Román y Lupicino, avergonzados, desanduvieron el camino de Condat. En lo sucesivo nada pudieron contra ellos las maquinaciones infernales. El aire puro de las cimas difundió el perfume de aquellas flores del desierto. Surgieron los imitadores. Se erigieron monasterios bajo las austeras observancias de Lerins y las Instituciones de San Juan Casiano. Los dos santos hermanos compartían la dirección de los cenobitas, y una hermana suya dirigía en las inmediaciones una numerosa comunidad de monjas.
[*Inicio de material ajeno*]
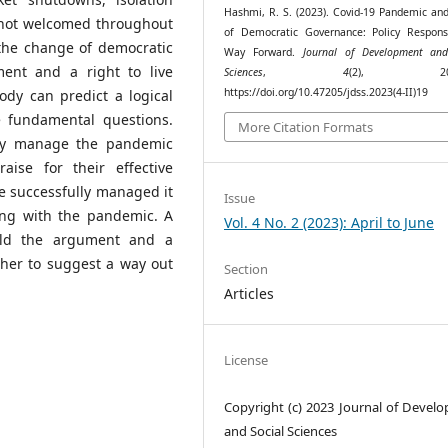
Hashmi, R. S. (2023). Covid-19 Pandemic and
 not welcomed throughout
of Democratic Governance: Policy Respon
 the change of democratic
Way Forward.
Journal of Development and
ent and a right to live
Sciences
,
4
(2), 204–
https://doi.org/10.47205/jdss.2023(4-II)19
dy can predict a logical
e fundamental questions.
More Citation Formats
vely manage the pandemic
ise for their effective
 successfully managed it
Issue
ing with the pandemic. A
Vol. 4 No. 2 (2023): April to June
ild the argument and a
her to suggest a way out
Section
Articles
License
Copyright (c) 2023 Journal of Devel
and Social Sciences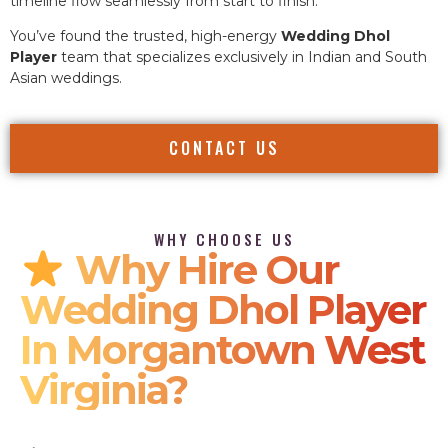
timeline flow seamlessly from start to finish.
You’ve found the trusted, high-energy
Wedding Dhol
Player
team that specializes exclusively in Indian and South
Asian weddings.
CONTACT US
WHY CHOOSE US
Why Hire Our
Wedding Dhol Player
In Morgantown West
Virginia?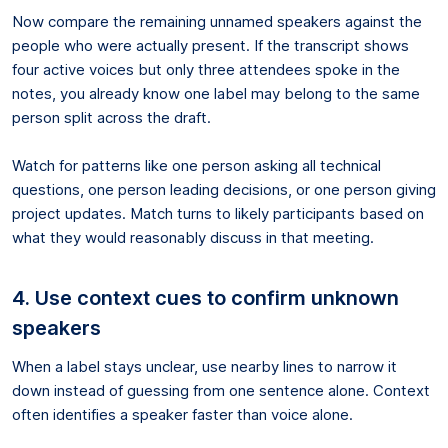
Now compare the remaining unnamed speakers against the
people who were actually present. If the transcript shows
four active voices but only three attendees spoke in the
notes, you already know one label may belong to the same
person split across the draft.
Watch for patterns like one person asking all technical
questions, one person leading decisions, or one person giving
project updates. Match turns to likely participants based on
what they would reasonably discuss in that meeting.
4. Use context cues to confirm unknown
speakers
When a label stays unclear, use nearby lines to narrow it
down instead of guessing from one sentence alone. Context
often identifies a speaker faster than voice alone.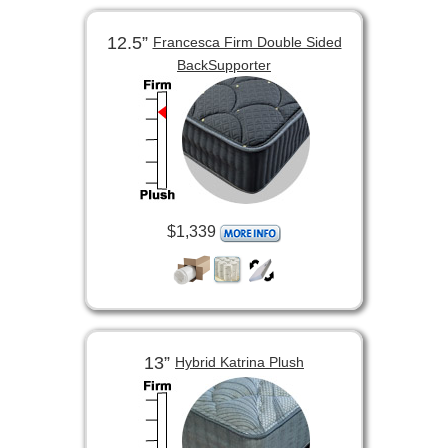
12.5”
Francesca Firm Double Sided
BackSupporter
$1,339
13”
Hybrid Katrina Plush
Lupicino era rígido, austero, exacto; Román, todo mansedumbre y ponderación; ambos se completaban para formar el tipo perfecto de superior. El milagro —fue famoso el de la curación de nueve leprosos hecha por Román cerca de Ginebra— floreció también en los ámbitos de Condat, y el nombre del Santo voló por toda Europa en alas de la fama. De esta manera nació una de las comunidades monásticas más florecientes de todos los tiempos, foco de fecundidad colonizadora.
El Héroe de Cristo alcanzó una ancianidad venerable. Su muerte —sencilla y majestuosa como un rito litúrgico— tuvo la elegancia de una investidura celestial.